Social Data for Sales Outreach
No, we’re not talking stalking Facebook and LinkedIn profiles to make a sale. Social channels like Facebook, Twitter and LinkedIn allow companies to learn about fans through social login or authentication when those fans want exclusive access to exclusive content, to enter a contest, or to gain access to venue WiFi. These data points can include traditional demographics like location and age, but also specific brand affinities such as favorite players, local restaurants and other conversation starters.
By integrating social data into your CRM, you can arm sales teams tasked with selling valuable season tickets, corporate packages or suites with equally valuable data on prospects. This can help warm up leads so your salespeople have something as a frame of reference—without resorting to time-consuming social stalking. The beginning of a conversation about a player whose page they’ve liked could lead to the season they’ve had and eventually getting the prospect to see that whole season live from the stands.
In addition to offering salespeople conversation breadcrumbs, use that same data to segment just as you would for email. We’ve found combining social data and other data like past purchases can create tiered lookalike lists that help salespeople find who on their prospect lists most closely resembles past big-ticket buyers.
Live Event Attendance for Mobile Experiences
Marketing and ticket sales teams know that their jobs aren’t done after they fill the stands for a game.
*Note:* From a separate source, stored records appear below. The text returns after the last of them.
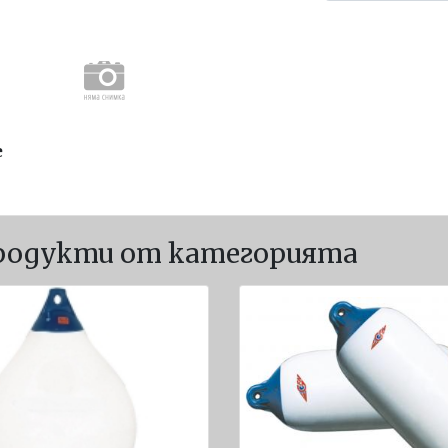
е
родукти от категорията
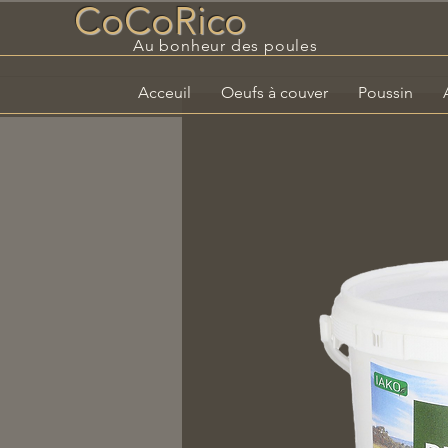
CoCoRico
Au bonheur des poules
Acceuil
Oeufs à couver
Poussin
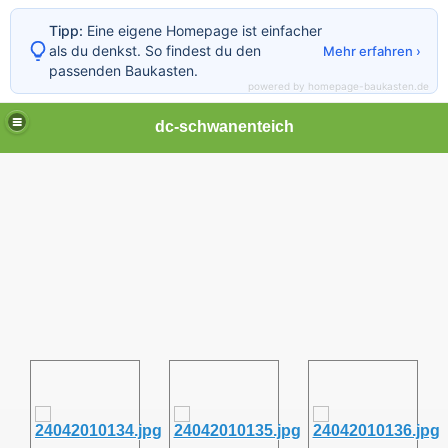
Tipp:
Eine eigene Homepage ist einfacher
als du denkst. So findest du den
Mehr erfahren ›
passenden Baukasten.
powered by homepage-baukasten.de
dc-schwanenteich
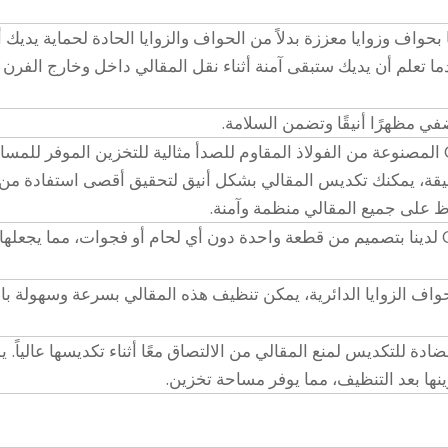
G الخاصة بنا بحواف وزوايا معززة بدلاً من الحواف والزوايا الحادة لحماية يديك أ
ما تعلم أن يديك ستبقى آمنة أثناء نقل المقالي داخل وخارج الفرن 
ضفي مظهرًا أنيقًا وتضمن السلامة.
تعتبر مقالي Gastronorm المصنوعة من الفولاذ المقاوم للصدأ مثالية للتخزين الموفر للمس
قة، يمكنك تكديس المقالي بشكل أنيق لتحقيق أقصى استفادة من
 على جميع المقالي منظمة وآمنة.
تتميز مقالي Gastronorm لدينا بتصميم من قطعة واحدة دون أي لحام أو فجوات، مما يجعل
اف الزوايا الدائرية، يمكن تنظيف هذه المقالي بسرعة وسهولة ب
 للتكديس لمنع المقالي من الالتصاق معًا أثناء تكديسها عالياً. 
ها بعد التنظيف، مما يوفر مساحة تخزين.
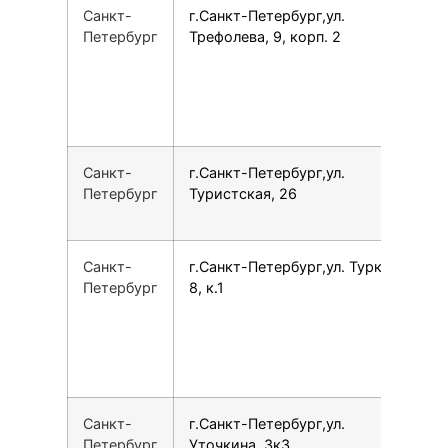
Санкт-
г.Санкт-Петербург,ул.
7
Петербург
Трефолева, 9, корп. 2
Санкт-
г.Санкт-Петербург,ул.
7
Петербург
Туристская, 26
Санкт-
г.Санкт-Петербург,ул. Турку,
7
Петербург
8, к.1
Санкт-
г.Санкт-Петербург,ул.
7
Петербург
Уточкина, 3к3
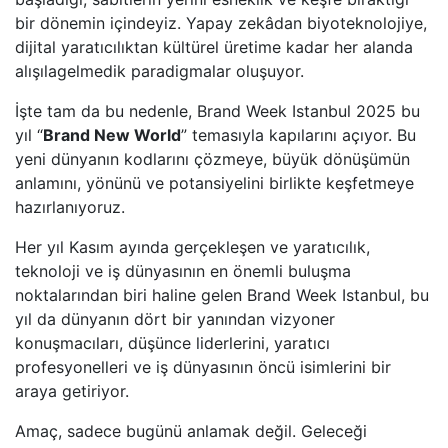
bir dönemin içindeyiz. Yapay zekâdan biyoteknolojiye,
dijital yaratıcılıktan kültürel üretime kadar her alanda
alışılagelmedik paradigmalar oluşuyor.
İşte tam da bu nedenle, Brand Week Istanbul 2025 bu
yıl “
Brand New World
” temasıyla kapılarını açıyor. Bu
yeni dünyanın kodlarını çözmeye, büyük dönüşümün
anlamını, yönünü ve potansiyelini birlikte keşfetmeye
hazırlanıyoruz.
Her yıl Kasım ayında gerçekleşen ve yaratıcılık,
teknoloji ve iş dünyasının en önemli buluşma
noktalarından biri haline gelen Brand Week Istanbul, bu
yıl da dünyanın dört bir yanından vizyoner
konuşmacıları, düşünce liderlerini, yaratıcı
profesyonelleri ve iş dünyasının öncü isimlerini bir
araya getiriyor.
Amaç, sadece bugünü anlamak değil. Geleceği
After all, there’s next game and the game after that and the game after that…
With other options to watch the game in the comfort of your home or at a bar, teams pull out all the stops to bring fans back, including giveaways, extravagant halftime shows or celebrity appearances. As fans continue to consume more sports content on their phones, teams have continued to emphasize the mobile experience at live events. That’s through fans sharing the experience on social media, but also through the increased focus on sports teams’ apps.
Teams encourage fans to download apps for a wide range of reasons, including exclusive replay content, sweepstakes, concessions ordering, and mobile ticketing. When venues implement geofencing and beacons, they can send push notifications to drive people to specific actions in the app.
In-venue history can then create new segments beyond the event:
- Fans who didn’t buy a ticket directly from the venue, but interacted with the app in the building that you can now target for future ticketing promotions.
- People who engaged with the app (aside from pulling up their mobile ticket) but only at games, for retargeting promotions around app features they can use outside the venue.
- Users who used the app to order a large number of concessions to target for ticket packages that include a discount for pre-purchase of concessions.
This isn’t a comprehensive list of the segments you can use from in-venue actions, and there are many more opportunities to create segments to engage fans wherever they may be. Start with your fans and see how these ideas might apply to them, and what new segments you might create specific to your fan experience. And the best part? Every time you segment across different channels, it’s a new opportunity to discover more about your fans, segment even further, and keep them engaging season after season.